War is Over is a strong song title, especially at the moment while there is a war going in Europe, Juanita says. But the song is about the emotional wars that we fight every day, the wars we have with ourselves. “It is a sad tune but hopeful. It is a song for the end of a war but not a happy ending, it is painful and leaves scars. War is a loaded word at the moment. It is strange. There have been wars in my country and nobody cared. The Eurocentric perception of war and struggle is very much still present. The word war also shows how much power and importance things happening in different places in the world are given.”

Photo by Zoe Fayaud

Irresolute

Irresolute was written during lockdown on guitar. Staying with her mother during the pandemic in London, Juanita tells me about the experience of having her mother up close in her creative process. “She got to know a different side of me in the process. Before that she would just hearing the songs when they were finished and she had never seen me in the writing process before. It was a new kind of interaction for us.
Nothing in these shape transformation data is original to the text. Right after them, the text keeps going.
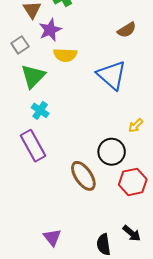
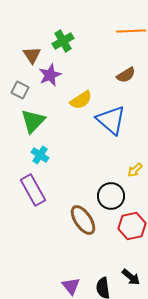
gray square: (20, 45) -> (20, 90), turned -30
yellow semicircle: (65, 55) -> (81, 100), moved, turned -35
purple triangle: (52, 237) -> (71, 286), moved

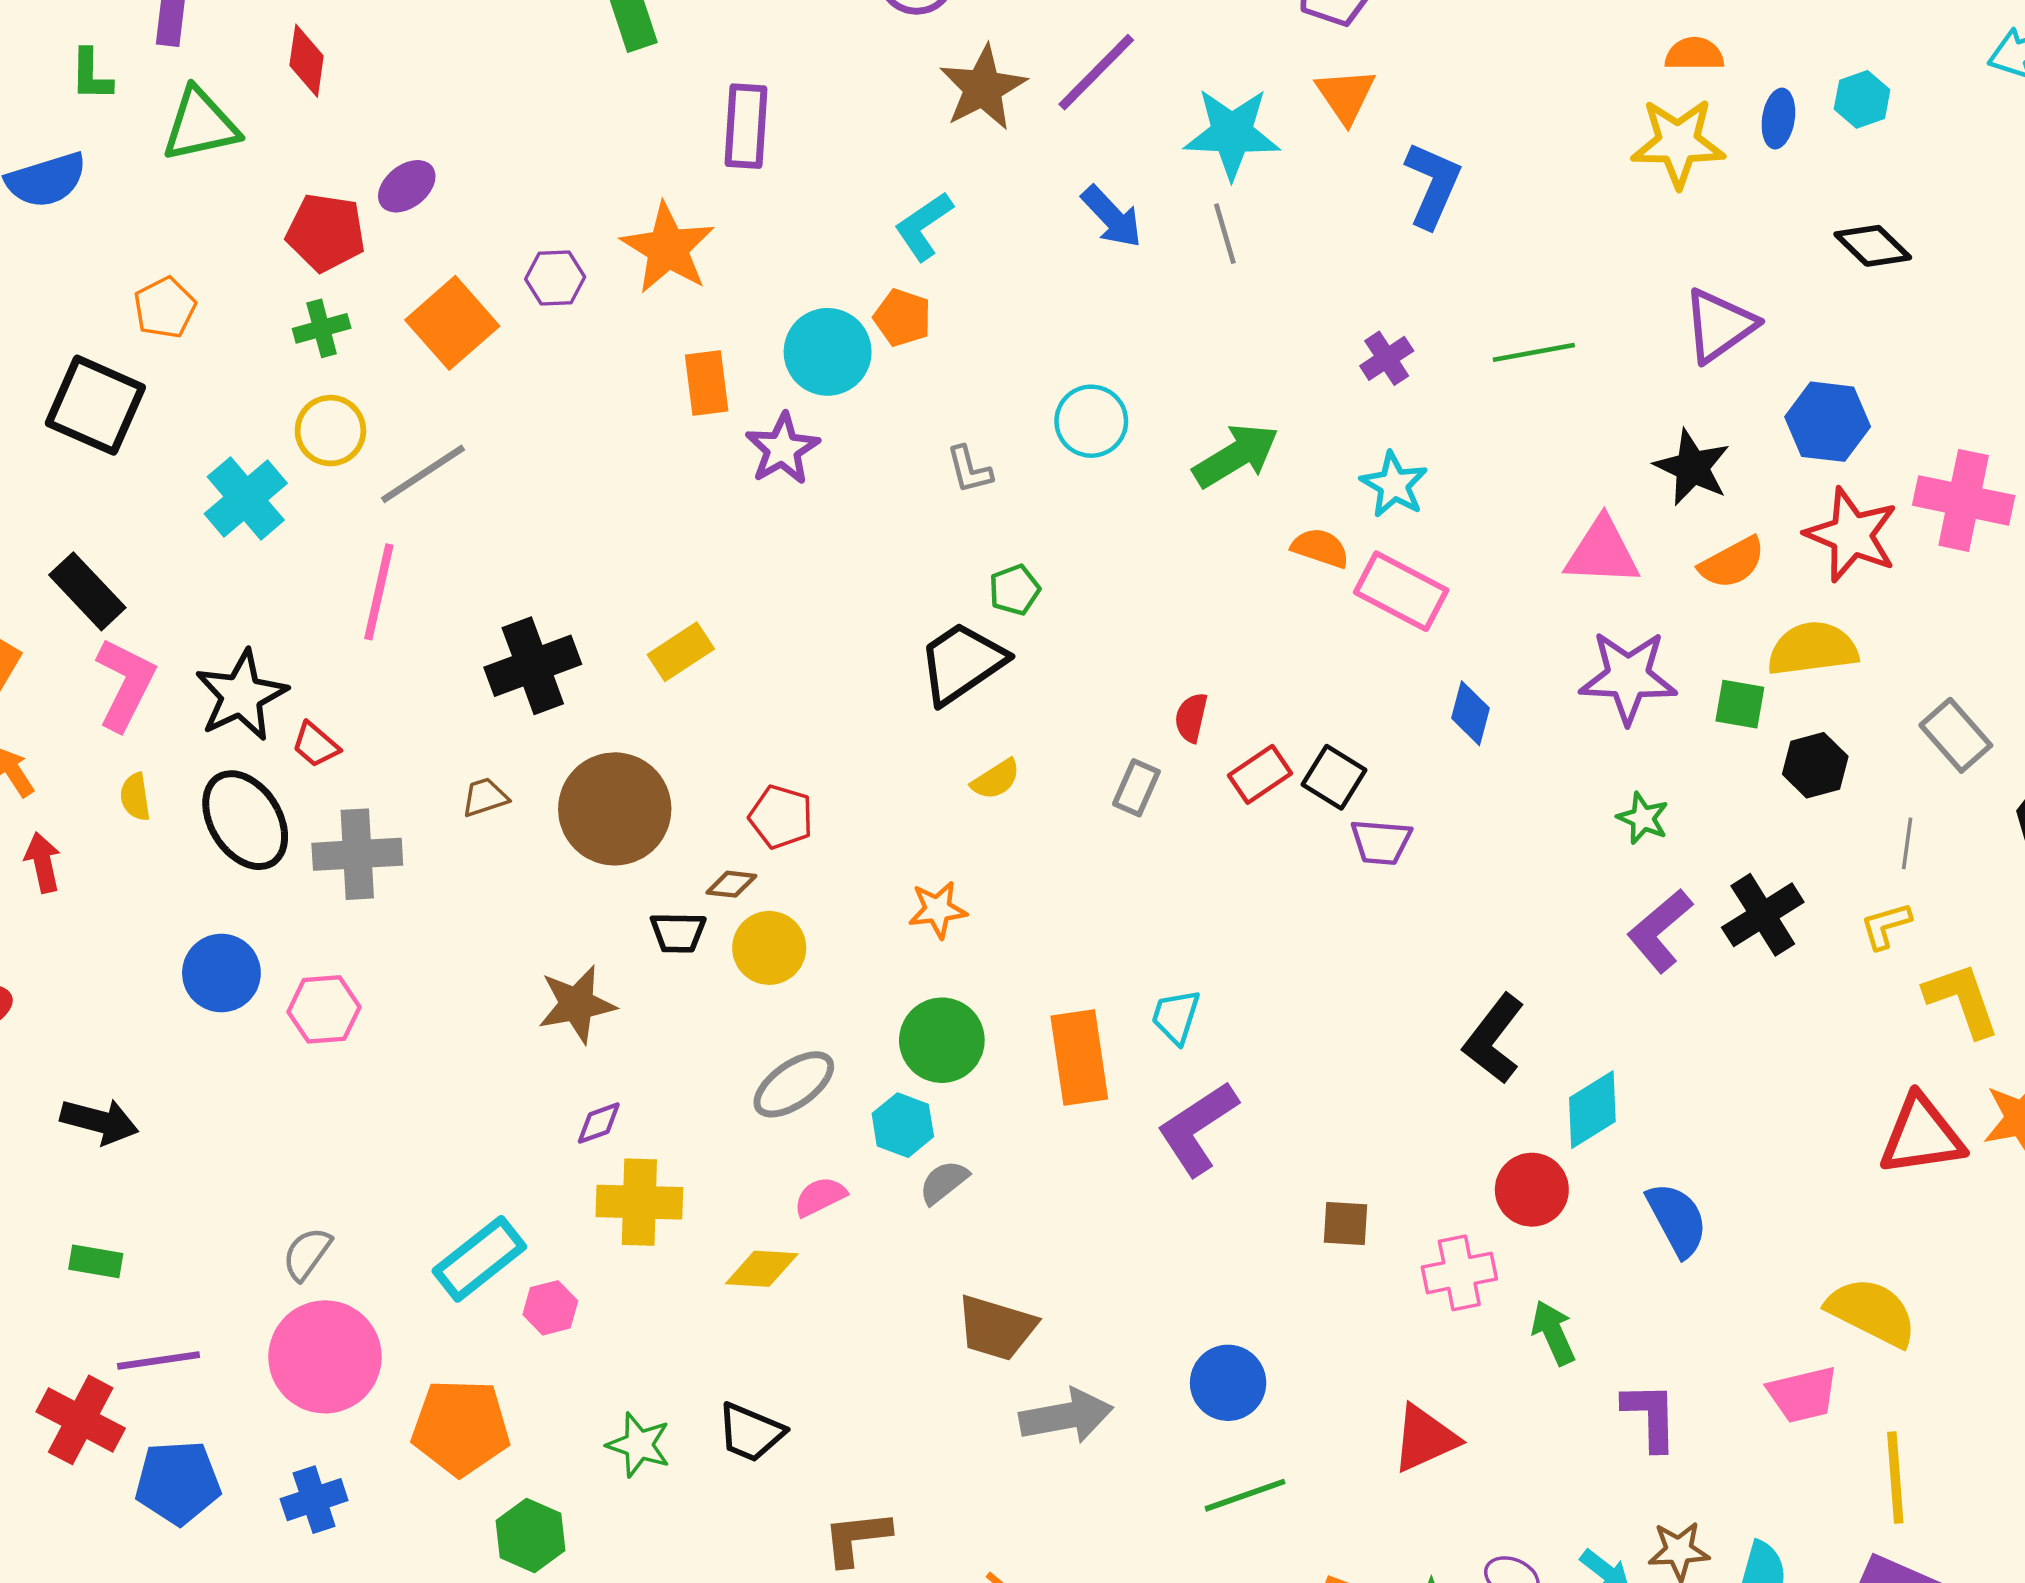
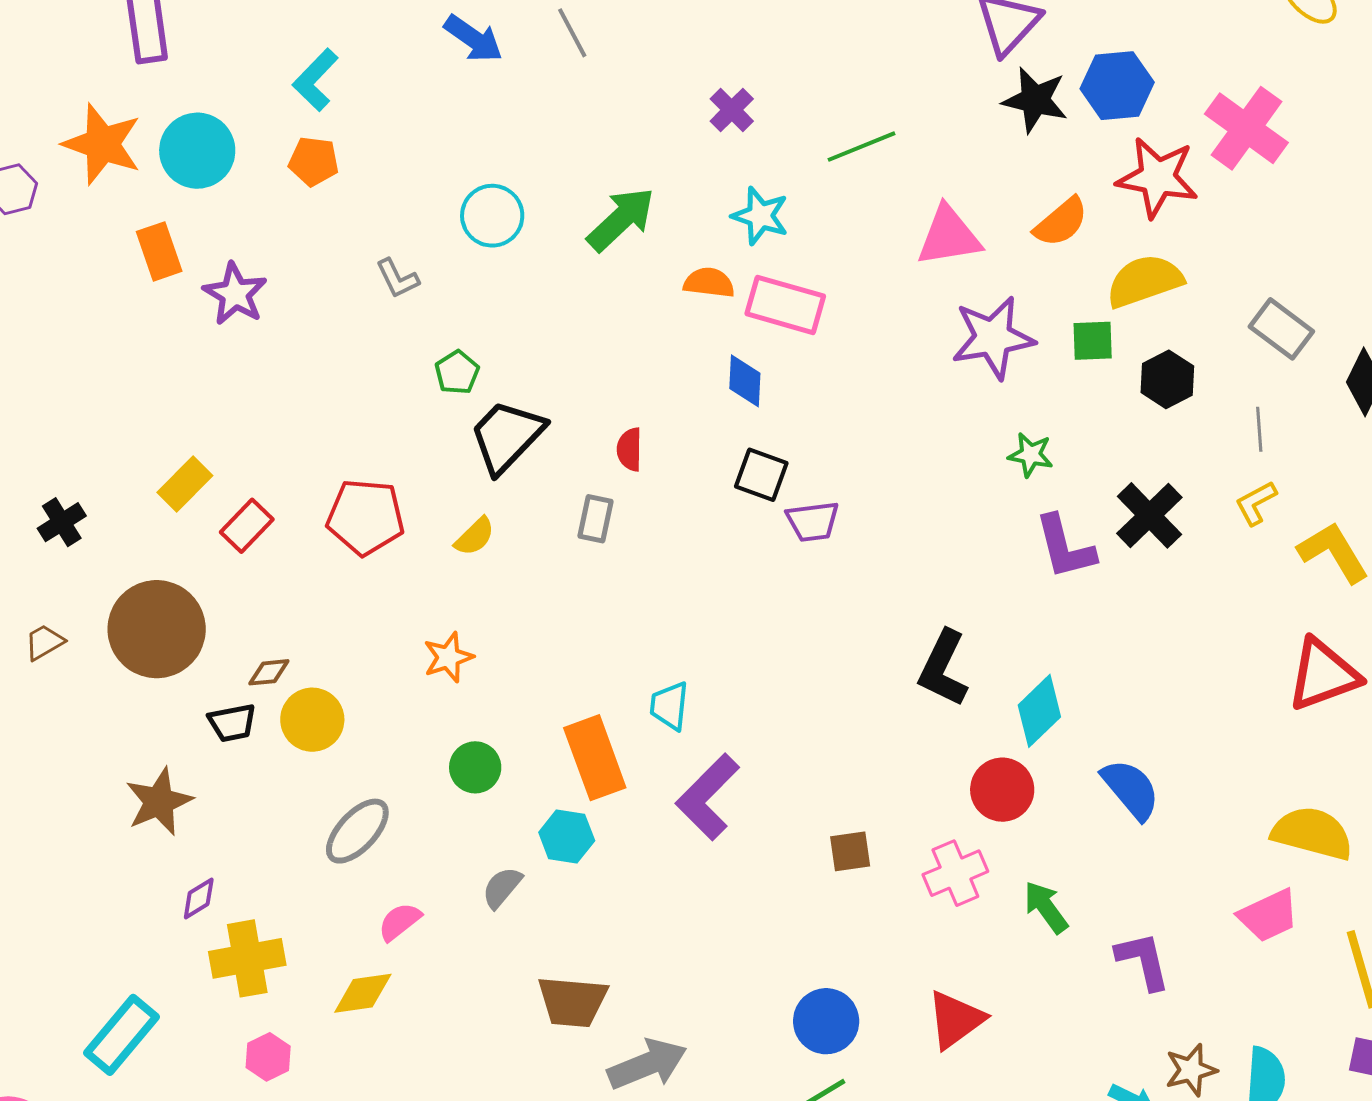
cyan circle: (828, 352) -> (197, 151), moved
green line: (1534, 352) -> (862, 147), moved
black star: (1692, 467) -> (1035, 100), moved
pink cross: (1964, 500) -> (1246, 128), turned 36
black trapezoid: (962, 663) -> (507, 436), moved
black cross: (533, 666) -> (62, 522), size x0.6
blue diamond: (1470, 713) -> (745, 381), moved
red rectangle: (1260, 774) -> (247, 526), moved
red pentagon: (781, 817) -> (365, 517), moved, size x1.4
purple L-shape: (1660, 931) -> (1065, 547), turned -52
green circle: (942, 1040) -> (475, 767), size x0.7
cyan hexagon: (903, 1125) -> (567, 837), moved
pink hexagon: (550, 1308) -> (268, 1057), moved
blue circle: (1228, 1383) -> (826, 1021), moved

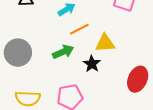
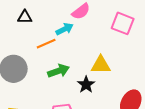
orange line: (79, 29) -> (46, 44), moved

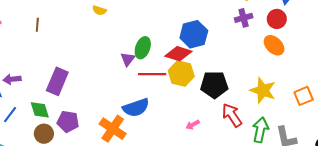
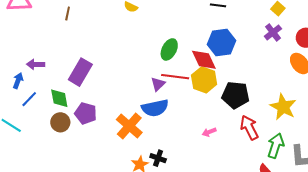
purple cross: (244, 18) -> (273, 32), turned -30
red diamond: (178, 54) -> (204, 60), turned 40
purple triangle: (128, 59) -> (158, 84), moved

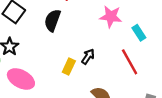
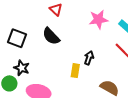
black semicircle: (52, 20) -> (51, 36), turned -48

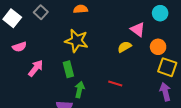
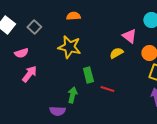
gray square: (41, 12) -> (34, 27), moved
pink semicircle: (19, 47) -> (21, 53), moved
green rectangle: (68, 69) -> (88, 75), moved

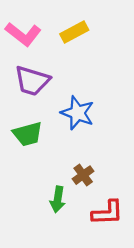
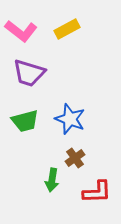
blue star: (78, 113) -> (70, 119), moved

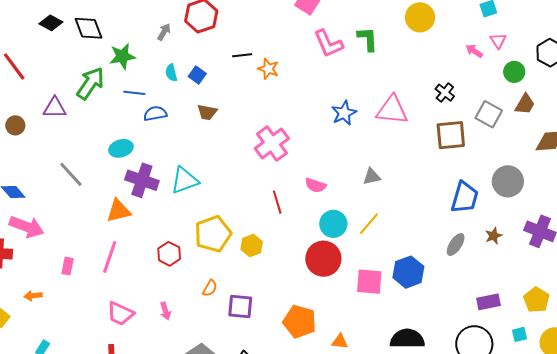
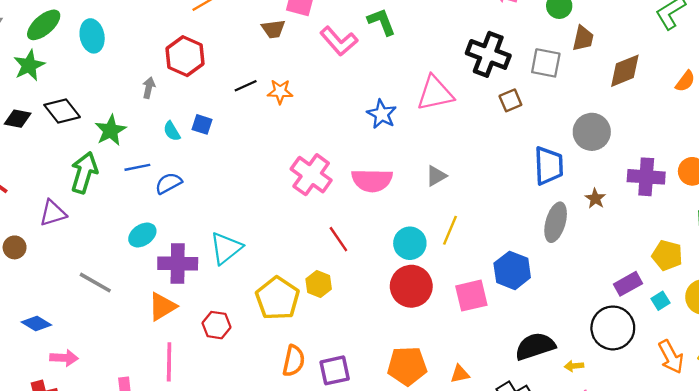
black cross: (445, 93) -> (488, 54), size x1.8
brown trapezoid: (207, 112) -> (273, 29), moved
brown square: (451, 135) -> (510, 100), size x0.6
pink semicircle: (316, 185) -> (372, 180), moved, size x1.6
pink arrow: (27, 227) -> (64, 358), size x0.7
yellow hexagon: (252, 245) -> (319, 284), moved
gray ellipse: (456, 245) -> (556, 222), size x1.4
red hexagon: (169, 254) -> (217, 325), moved
orange semicircle: (210, 288) -> (294, 361), size x1.5
purple rectangle: (489, 302) -> (628, 284), moved

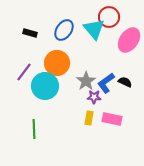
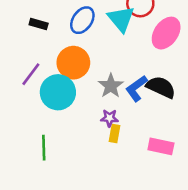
black semicircle: (125, 82) -> (161, 87), size x1.6
purple star: (94, 97) -> (109, 118), moved
pink rectangle: (112, 119) -> (161, 146), moved

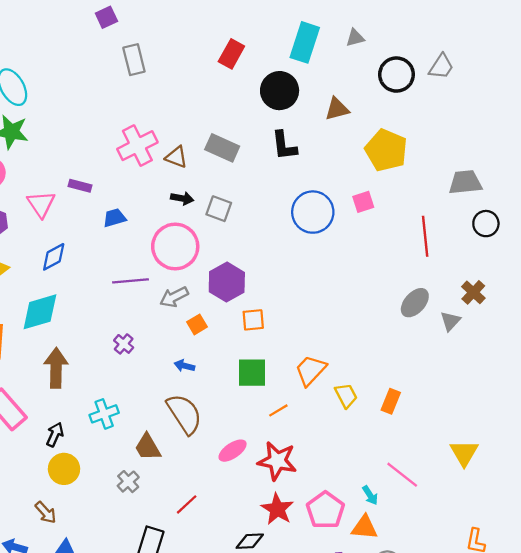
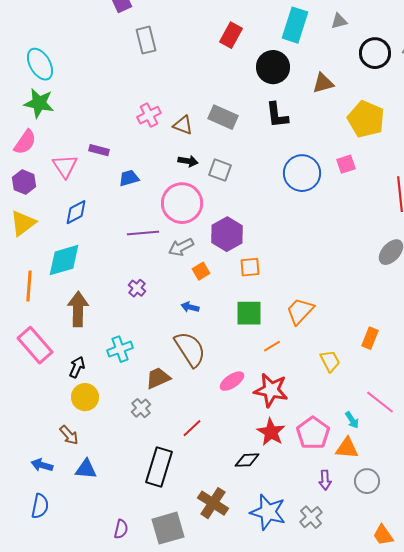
pink cross: (137, 146) -> (149, 115), size x0.7
yellow trapezoid: (346, 396) -> (330, 361), moved
brown trapezoid: (148, 447) -> (158, 378), turned 96

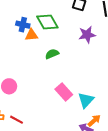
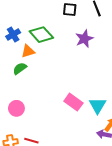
blue cross: (23, 25) -> (13, 35), moved, turned -32
green semicircle: (52, 54) -> (20, 68), moved

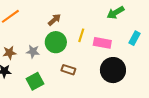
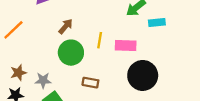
cyan rectangle: (135, 38) -> (157, 23), moved, turned 64
gray star: (33, 52) -> (43, 80), moved

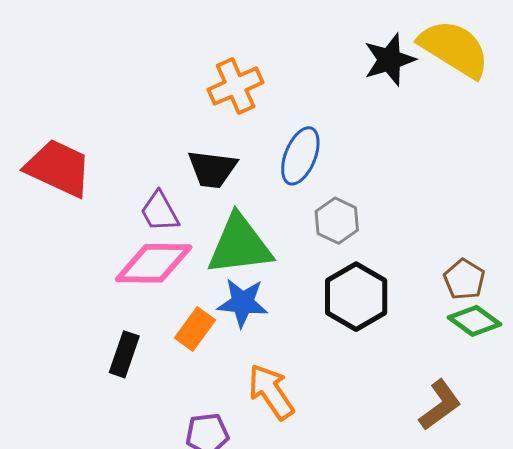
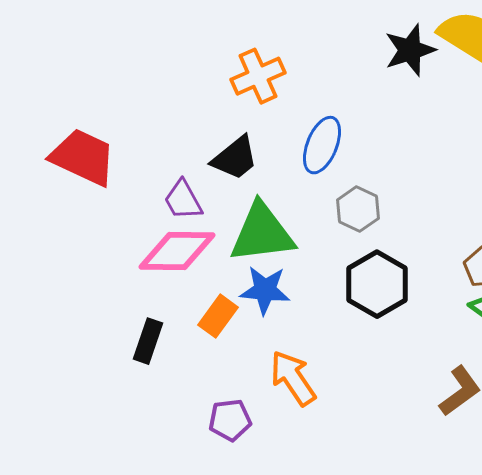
black trapezoid: (212, 169) -> (235, 158), turned -46

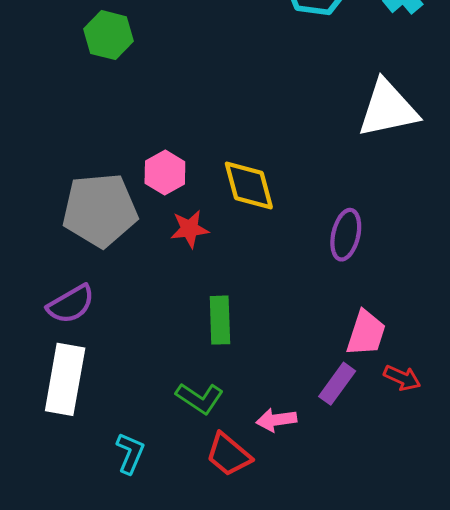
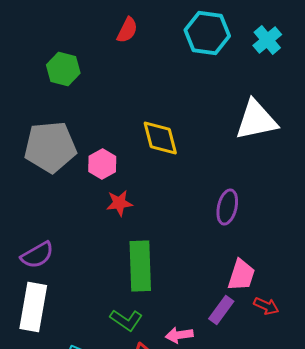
yellow diamond: (249, 185) -> (160, 138), moved
gray pentagon: (100, 210) -> (50, 147), moved
green rectangle: (220, 320) -> (140, 266), size x1.5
The journey was powerful because when writing, I am also healing stuff and getting to know myself.”

The record closes on the acoustic version of Alma Seca brining the album to a full circle. Embracing every part of her identity and heritage, Mabanzo is a record that transcends boundaries and celebrates the beautify of Afro-beat and Latin music through tradition and contemporary developments. It is an act of personal resistance and healing, working through pain and generational trauma, while at the same time allowing to celebrate the culture.

“Je n’oublie pas mon passé“

Mabanzo is out now via Strut Records.